[DATASET EXTRACT]
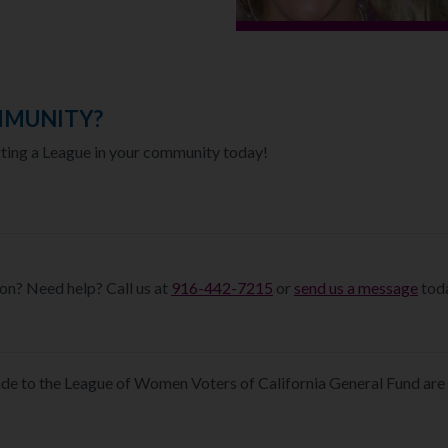
MMUNITY?
rting a League in your community today!
on? Need help? Call us at
916-442-7215
or
send us a message
toda
e to the League of Women Voters of California General Fund are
[/DATASET EXTRACT]
■ PROBLEM REQUIREMENTS ■
Select, from the listing, all lines that include the word "League".

■ EXPECTED OUTPUT ■
rting a League in your community today!
e to the League of Women Voters of California General Fund are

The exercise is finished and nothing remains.